Extracted page text data:
[Start of Attachment]
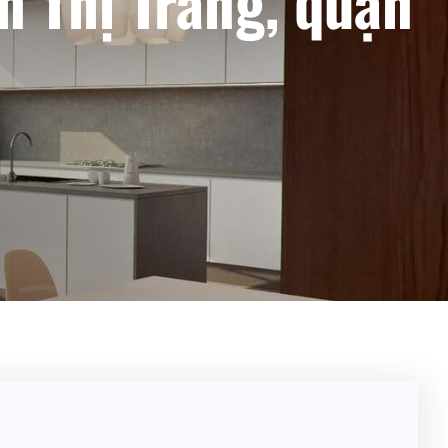
 Thị Tràng, quận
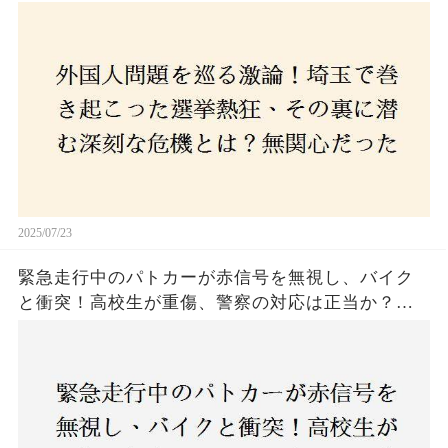
た市民が感じた「漠然とした不安」、そして「日
本人ファースト」を掲げた新興勢力の台頭。勝因
はネットとSNS、それとも底知れぬ恐怖？政治に無
関心な層が動いた背景にあるものとは？
2025/07/23
緊急走行中のパトカーが赤信号を無視し、バイク
と衝突！高校生が重傷、警察の対応は正当か？兵
庫・明石市で起きた衝撃の事故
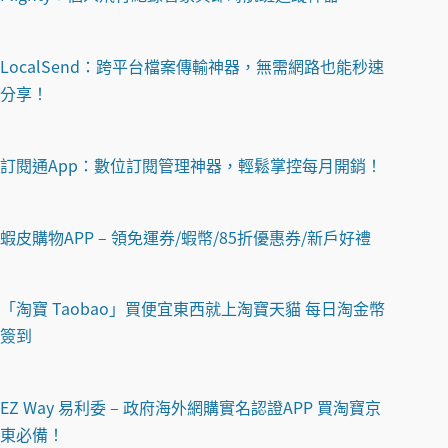
LocalSend：跨平台檔案傳輸神器，無需網路也能秒速
分享！
訂閱通App：數位訂閱管理神器，輕鬆掌控每月開銷！
蝦皮購物APP – 領免運券/蝦幣/85折優惠券/新戶好禮
「淘寶 Taobao」買便宜東西就上淘寶天貓 每日淘金幣
簽到
EZ Way 易利委 – 政府海外網購實名認證APP 買淘寶京
東必備！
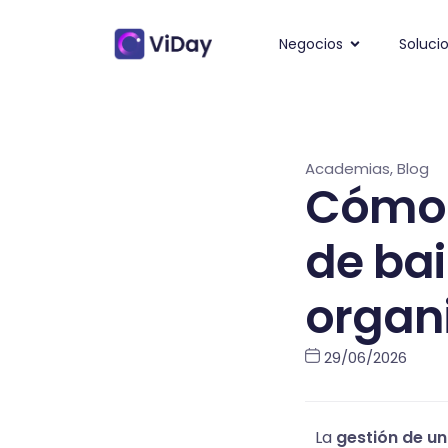
Negocios
Soluci
Academias
,
Blog
Cómo 
de bai
organ
29/06/2026
La
gestión de u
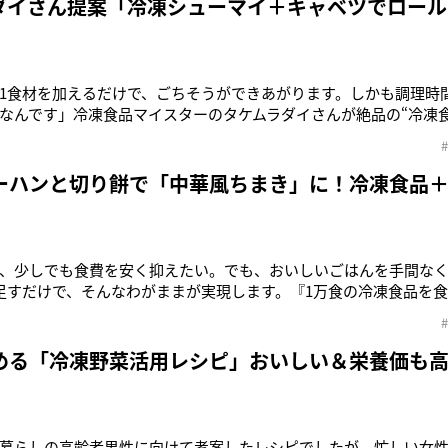
ダイさん提案「冷凍シューマイ＋キャベツでロール
1食材を加えるだけで、ごちそうができあがります。しかも調理時間
なんです」冷凍食品マイスターのタケムラダイさんが絶品の“冷凍食
れた。「野菜が高騰していますが、生野菜とは違って、冷凍野菜は
存することができます。急速冷凍の技術も進み、おいしさ、栄養
す。冷食を“下味
ーハンと切り餅で「中華風ちまき」に！冷凍食品＋
、少しでも食費を安く抑えたい。でも、おいしいごはんを手間な
足すだけで、そんなわがままが実現します。『1万食の冷凍食品を
ス1食材でバリエーション無限大! 冷凍食品アレンジ神レシピ大全』（
ーのタケムラダイさんが、冷凍食品を劇的においしくするレシピを
冷凍シーフー
める「冷凍野菜活用レシピ」おいしい＆栄養価も
暮らしの高齢者男性に向けて考案したレシピでしたが、忙しい女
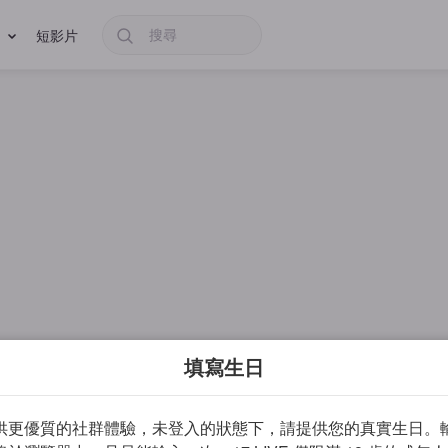
短影片
填寫生日
供更優質的社群體驗，未登入的狀態下，請提供您的真實生日。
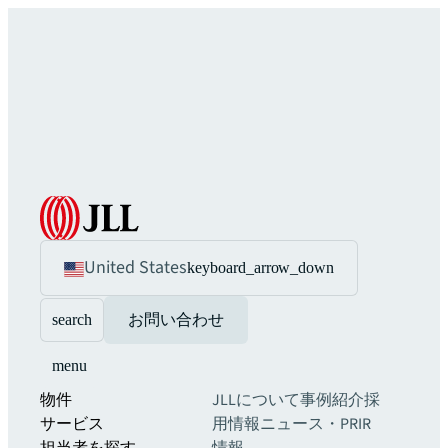
United States
keyboard_arrow_down
search
お問い合わせ
menu
物件
JLLについて
事例紹介
採
サービス
用情報
ニュース・PR
IR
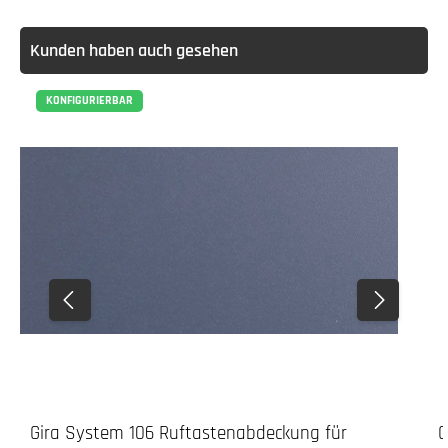
Kunden haben auch gesehen
KONFIGURIERBAR
Gira System 106 Ruftastenabdeckung für
G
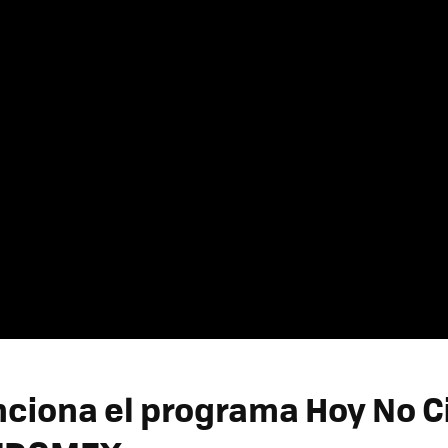
ciona el programa Hoy No C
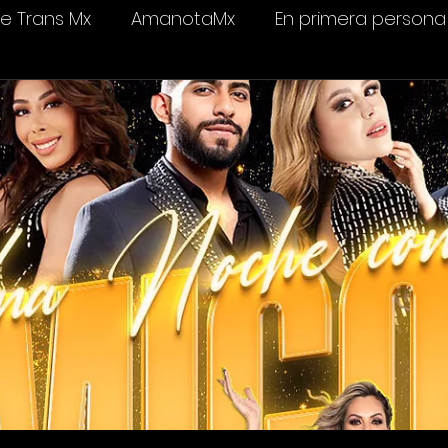
 Trans Mx
AmanotaMx
En primera persona
elevisión
Salud & bienestar
Ámame Trans C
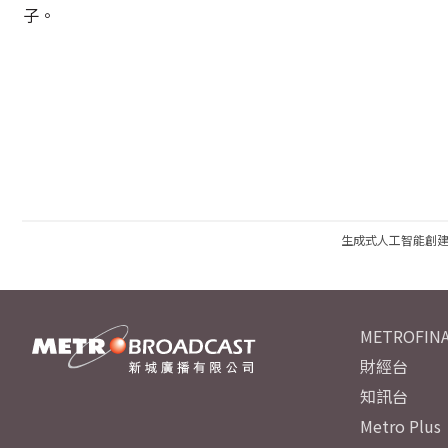
子。
生成式人工智能創
METROFINA
財經台
知訊台
Metro Plus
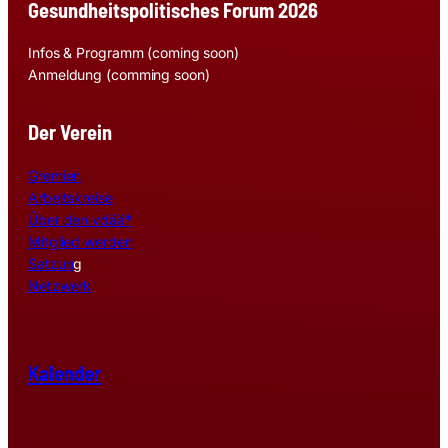
Gesundheitspolitisches Forum 2026
Infos & Programm (coming soon)
Anmeldung (comming soon)
Der Verein
Gremien
Arbeitskreise
Über den vdää*
Mitglied werden
Satzun
g
Netzwerk
Kalender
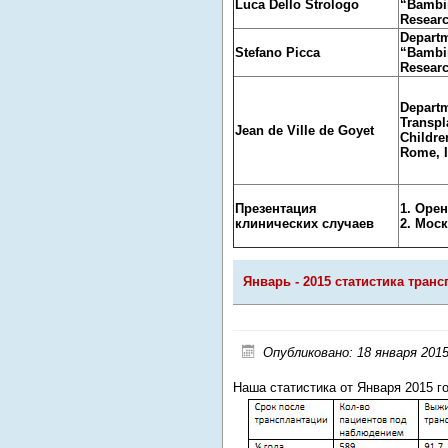
Luca Dello Strologo
“Bambi
Researc
Departm
Stefano Picca
“Bambi
Researc
Departm
Transp
Jean de Ville de Goyet
Childre
Rome, I
Презентация
1. Оре
клинических случаев
2. Мос
Январь - 2015 статистика тран
Опубликовано: 18 января 201
Наша статистика от Января 2015 г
[End of Attachment]
* **Your objective**:
Although the records contain pictures, return only their text, exactly as written.

* **Answer space**:
 Thị Tràng, quận
た市民が感じた「漠然とした不安」、そして「日
本人ファースト」を掲げた新興勢力の台頭。勝因
はネットとSNS、それとも底知れぬ恐怖？政治に無
関心な層が動いた背景にあるものとは？
2025/07/23
緊急走行中のパトカーが赤信号を無視し、バイク
と衝突！高校生が重傷、警察の対応は正当か？兵
庫・明石市で起きた衝撃の事故
LocalSend：跨平台檔案傳輸神器，無需網路也能秒速
分享！
訂閱通App：數位訂閱管理神器，輕鬆掌控每月開銷！
蝦皮購物APP – 領免運券/蝦幣/85折優惠券/新戶好禮
「淘寶 Taobao」買便宜東西就上淘寶天貓 每日淘金幣
簽到
EZ Way 易利委 – 政府海外網購實名認證APP 買淘寶京
東必備！
Negocios
Soluci
Academias
,
Blog
Cómo 
de bai
organ
29/06/2026
La
gestión de u
ダイさん提案「冷凍シューマイ＋キャベツでロール
1食材を加えるだけで、ごちそうができあがります。しかも調理時間
なんです」冷凍食品マイスターのタケムラダイさんが絶品の“冷凍食
れた。「野菜が高騰していますが、生野菜とは違って、冷凍野菜は
存することができます。急速冷凍の技術も進み、おいしさ、栄養
す。冷食を“下味
ーハンと切り餅で「中華風ちまき」に！冷凍食品＋
、少しでも食費を安く抑えたい。でも、おいしいごはんを手間な
足すだけで、そんなわがままが実現します。『1万食の冷凍食品を
ス1食材でバリエーション無限大! 冷凍食品アレンジ神レシピ大全』（
ーのタケムラダイさんが、冷凍食品を劇的においしくするレシピを
冷凍シーフー
める「冷凍野菜活用レシピ」おいしい＆栄養価も
暮らしの高齢者男性に向けて考案したレシピでしたが、忙しい女
短影片
填寫生日
供更優質的社群體驗，未登入的狀態下，請提供您的真實生日。
United States
keyboard_arrow_down
search
お問い合わせ
menu
物件
JLLについて
事例紹介
採
サービス
用情報
ニュース・PR
IR
Kunden haben auch gesehen
KONFIGURIERBAR
Gira System 106 Ruftastenabdeckung für
G
ciona el programa Hoy No C
 Trans Mx
AmanotaMx
En primera persona
elevisión
Salud & bienestar
Ámame Trans C
子。
生成式人工智能創
METROFINA
財經台
知訊台
Metro Plus
Gesundheitspolitisches Forum 2026
Infos & Programm (coming soon)
Anmeldung (comming soon)
Der Verein
Gremien
Arbeitskreise
Über den vdää*
Mitglied werden
Satzun
g
Netzwerk
Kalender
Luca Dello Strologo
“Bambi
Researc
Departm
Stefano Picca
“Bambi
Researc
Departm
Transp
Jean de Ville de Goyet
Childre
Rome, I
Презентация
1. Оре
клинических случаев
2. Мос
Январь - 2015 статистика тран
Опубликовано: 18 января 201
Наша статистика от Января 2015 г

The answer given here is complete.